For the second time, the ongoing ticket-fixing scandal that has rocked the NYPD is being used in court to try and discredit the police. In this case the scandal has been deployed in a four-year-old DWI case in the Bronx where both the arresting officer and an officer who gave the accused a breathalyzer test have been implicated in the scandal.
The ongoing probe into more than 400 officers emerged in a drunk driving case this week in which ex-Bronx prosecutor Stephen Lopresti is accused of crashing a minivan on the Grand Concourse in December 2006. To try and downplay the defense's expected strategy in the case, prosecutors quickly turned their questioning of arresting officer Julissa Goris to the scandal after reviewing her role in the arrest. When asked if she'd ever had a ticket fixed, Goris responded in the affirmative, telling the court that she had done so once successfully for her mother and another time she'd tried to fix a summons for her boyfriend's cousin—but she said she didn't know how that turned out (the DA assured her she would not be charged if she told the truth).
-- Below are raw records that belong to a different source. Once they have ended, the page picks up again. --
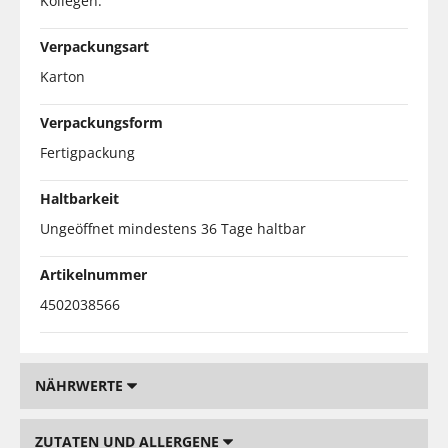
Kollegen.
Verpackungsart
Karton
Verpackungsform
Fertigpackung
Haltbarkeit
Ungeöffnet mindestens 36 Tage haltbar
Artikelnummer
4502038566
NÄHRWERTE
ZUTATEN UND ALLERGENE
As for how she knew that Lopresti was drunk, Goris nonchalantly told the court "I've arrested people for drunk driving before." Meanwhile officer Harrington Marshall—who administered a Breathalyzer test to the defendant and can reportedly be heard on a wiretap talking about making a ticket disappear—is expected to take the stand later on in the trial. He, too, is expected to be grilled regarding his role in the ticket-fixing scandal.
In his opening statements, defense lawyer Adam Perlmutter hammered in his argument that the case is invalid since the two cops are untrustworthy, telling the court that “You are going to hear from officers who are corrupt officers. The rules that apply to us don’t apply to them.” And the defense might be on the right track. Last week a man was acquitted of attempted murder thanks to an arresting officer's connection to the ticket-fixing probe.